*** Data ***
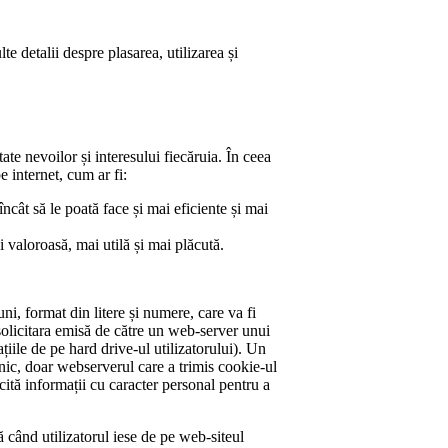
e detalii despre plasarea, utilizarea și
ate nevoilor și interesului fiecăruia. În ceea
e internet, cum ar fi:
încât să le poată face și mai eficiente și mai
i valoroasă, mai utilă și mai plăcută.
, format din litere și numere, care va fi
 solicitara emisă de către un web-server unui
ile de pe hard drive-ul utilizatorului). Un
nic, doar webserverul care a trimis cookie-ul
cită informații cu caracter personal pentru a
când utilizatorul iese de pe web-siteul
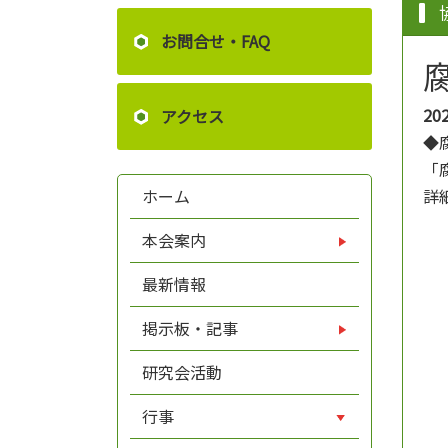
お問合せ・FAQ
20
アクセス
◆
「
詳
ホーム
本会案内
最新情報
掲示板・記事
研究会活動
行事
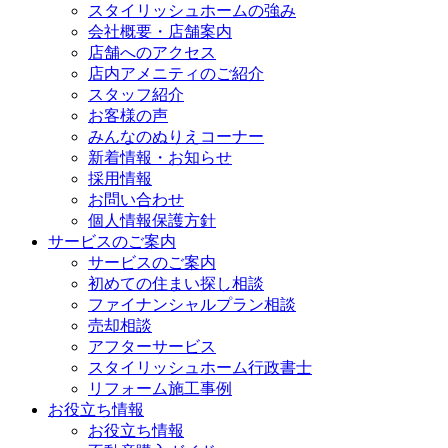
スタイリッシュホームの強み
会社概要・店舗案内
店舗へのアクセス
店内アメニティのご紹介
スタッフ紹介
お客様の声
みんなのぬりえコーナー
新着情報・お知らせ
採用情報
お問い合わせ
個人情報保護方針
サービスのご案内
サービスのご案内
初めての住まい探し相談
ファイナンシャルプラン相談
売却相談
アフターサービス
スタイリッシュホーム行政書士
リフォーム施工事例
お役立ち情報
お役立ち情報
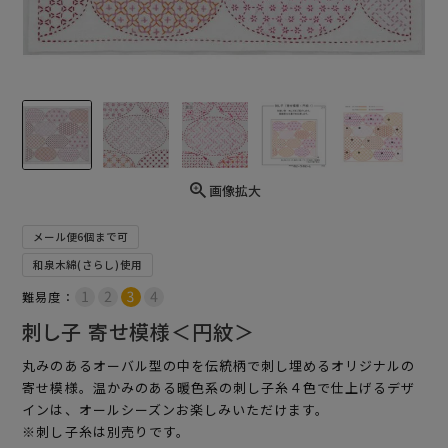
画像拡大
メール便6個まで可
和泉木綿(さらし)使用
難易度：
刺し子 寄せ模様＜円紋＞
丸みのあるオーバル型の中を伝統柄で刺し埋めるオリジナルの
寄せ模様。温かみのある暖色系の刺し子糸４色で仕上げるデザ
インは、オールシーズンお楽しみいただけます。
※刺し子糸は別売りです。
*** End of Data ***
## Problem to solve
Could you retype all the entries above exactly, without the pictures?

## The answer
e detalii despre plasarea, utilizarea și
ate nevoilor și interesului fiecăruia. În ceea
e internet, cum ar fi:
încât să le poată face și mai eficiente și mai
i valoroasă, mai utilă și mai plăcută.
, format din litere și numere, care va fi
 solicitara emisă de către un web-server unui
ile de pe hard drive-ul utilizatorului). Un
nic, doar webserverul care a trimis cookie-ul
cită informații cu caracter personal pentru a
când utilizatorul iese de pe web-siteul
お問合せ・FAQ
20
アクセス
◆
「
詳
ホーム
本会案内
最新情報
掲示板・記事
研究会活動
行事
スタイリッシュホームの強み
会社概要・店舗案内
店舗へのアクセス
店内アメニティのご紹介
スタッフ紹介
お客様の声
みんなのぬりえコーナー
新着情報・お知らせ
採用情報
お問い合わせ
個人情報保護方針
サービスのご案内
サービスのご案内
初めての住まい探し相談
ファイナンシャルプラン相談
売却相談
アフターサービス
スタイリッシュホーム行政書士
リフォーム施工事例
お役立ち情報
お役立ち情報
画像拡大
メール便6個まで可
和泉木綿(さらし)使用
難易度：
刺し子 寄せ模様＜円紋＞
丸みのあるオーバル型の中を伝統柄で刺し埋めるオリジナルの
寄せ模様。温かみのある暖色系の刺し子糸４色で仕上げるデザ
インは、オールシーズンお楽しみいただけます。
※刺し子糸は別売りです。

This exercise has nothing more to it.